------ EXTRACTED INFORMATION
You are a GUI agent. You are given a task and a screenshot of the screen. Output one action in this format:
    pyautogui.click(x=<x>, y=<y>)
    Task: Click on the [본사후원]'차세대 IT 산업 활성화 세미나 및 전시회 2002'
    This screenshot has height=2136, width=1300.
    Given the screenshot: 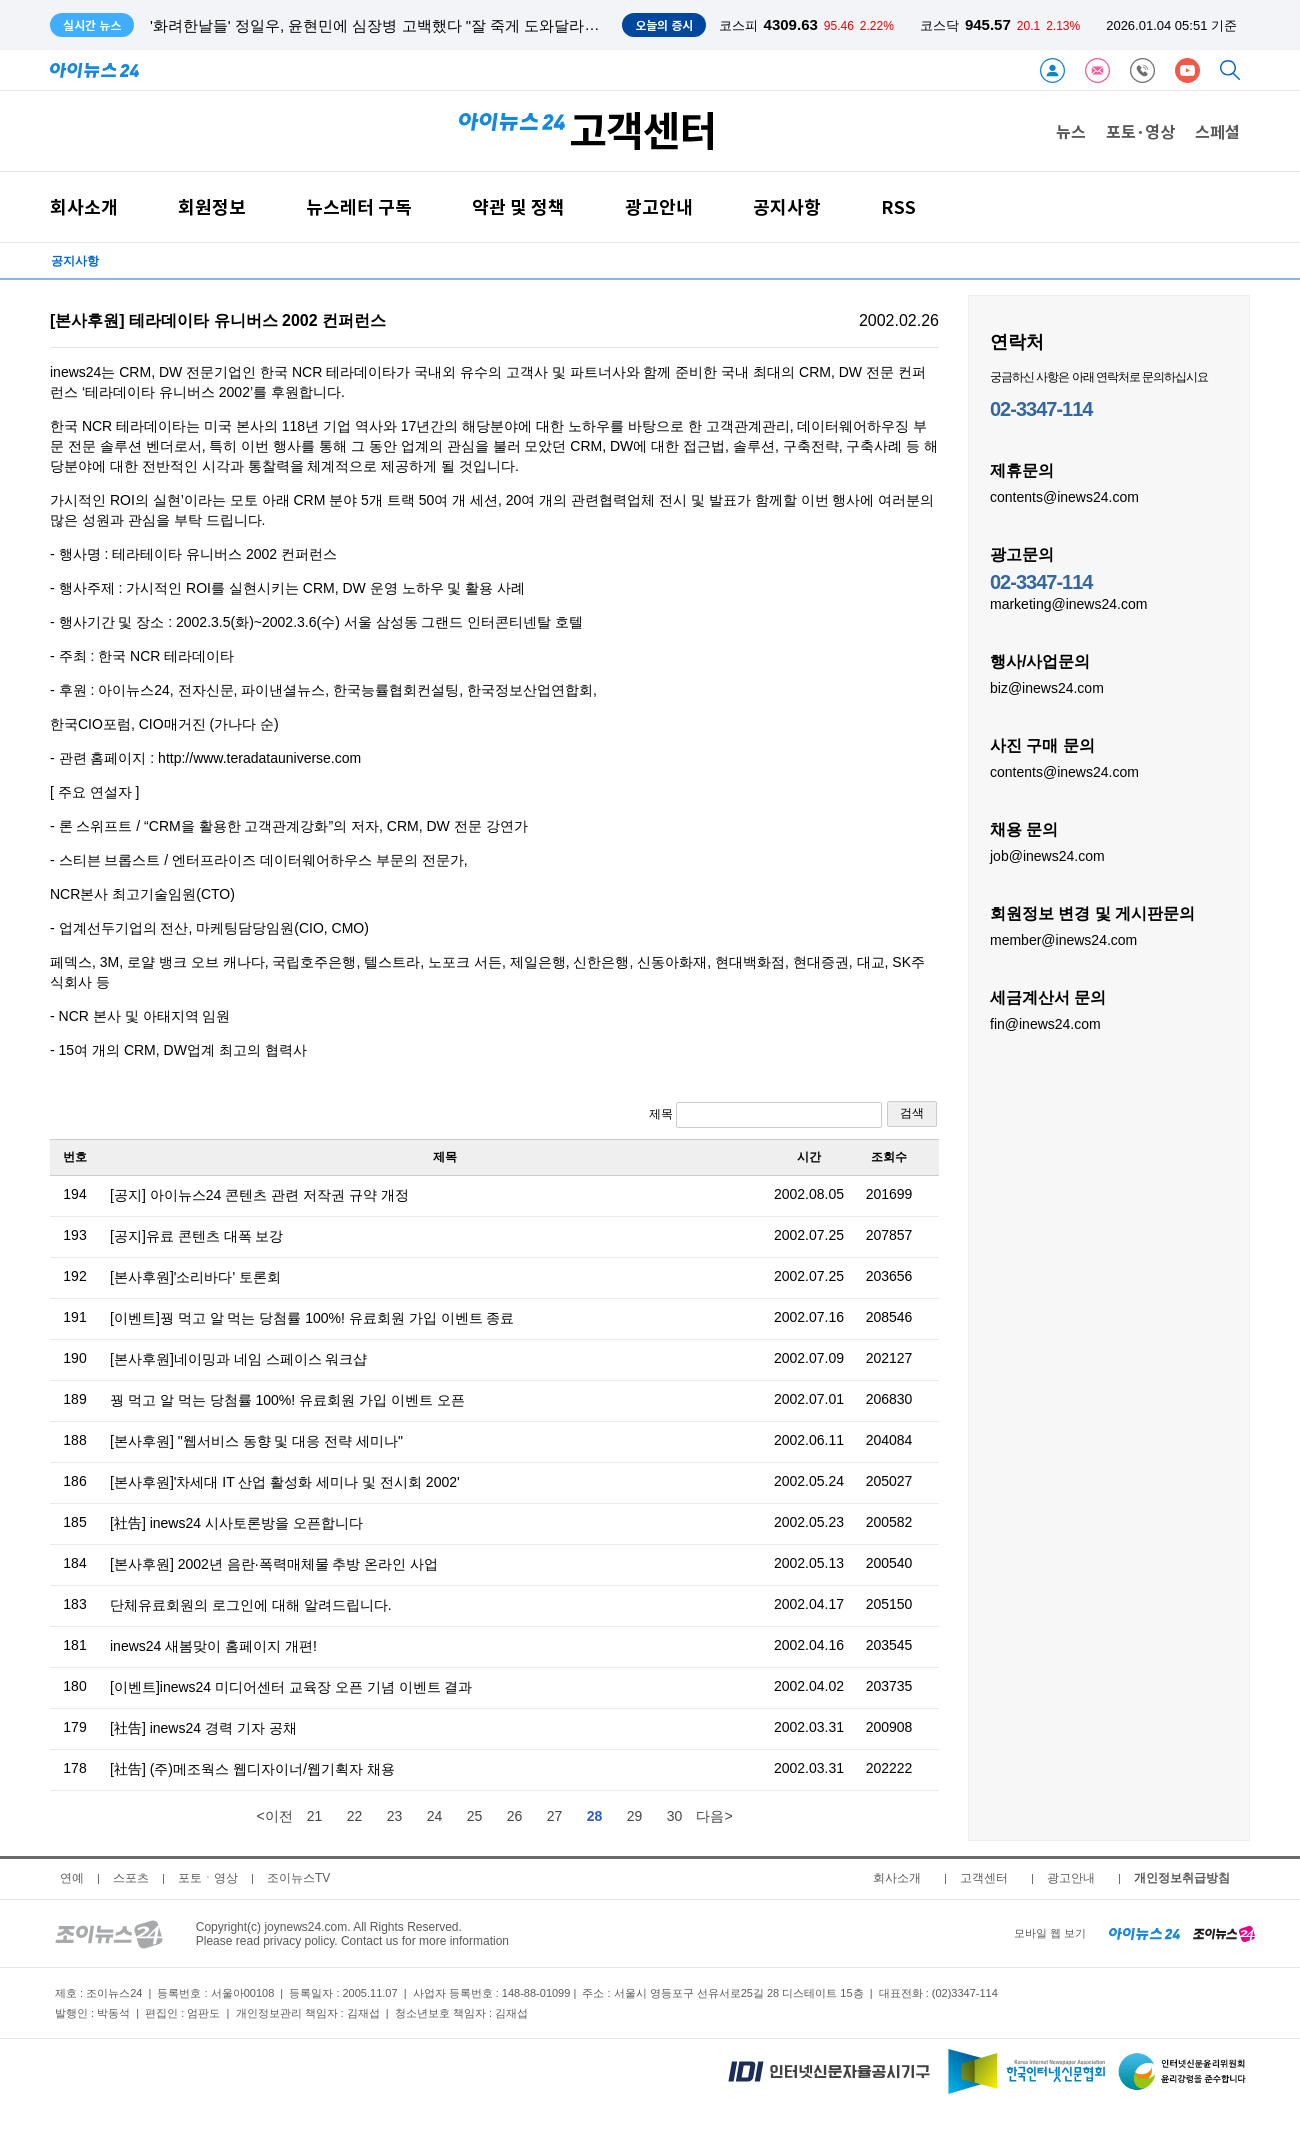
------------
## WORK REQUIRED
Although the records above include pictures, the copy must contain only their exact text.

## THE COMPLETED TASK
You are a GUI agent. You are given a task and a screenshot of the screen. Output one action in this format:
    pyautogui.click(x=<x>, y=<y>)
    Task: Click on the [본사후원]'차세대 IT 산업 활성화 세미나 및 전시회 2002'
    This screenshot has height=2136, width=1300.
    Given the screenshot: 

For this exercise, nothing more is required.